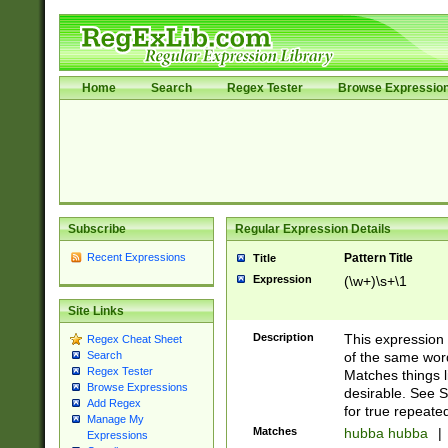
Home
Search
Regex Tester
Browse Expressio
Subscribe
Regular Expression Details
Recent Expressions
Pattern Title
Title
Expression
(\w+)\s+\1
Site Links
Description
This expression
Regex Cheat Sheet
of the same word
Search
Regex Tester
Matches things l
Browse Expressions
desirable. See S
Add Regex
for true repeate
Manage My
Matches
hubba hubba
|
Expressions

TASK STATEMENT: When the listing is transcribed, every line must match the original exactly, and the pictures must be left out.

REPLY TO THE EXERCISE:
Home
Search
Regex Tester
Browse Expressio
Subscribe
Regular Expression Details
Recent Expressions
Pattern Title
Title
Expression
(\w+)\s+\1
Site Links
Description
This expression
Regex Cheat Sheet
of the same word
Search
Regex Tester
Matches things l
Browse Expressions
desirable. See S
Add Regex
for true repeate
Manage My
Matches
hubba hubba
|
Expressions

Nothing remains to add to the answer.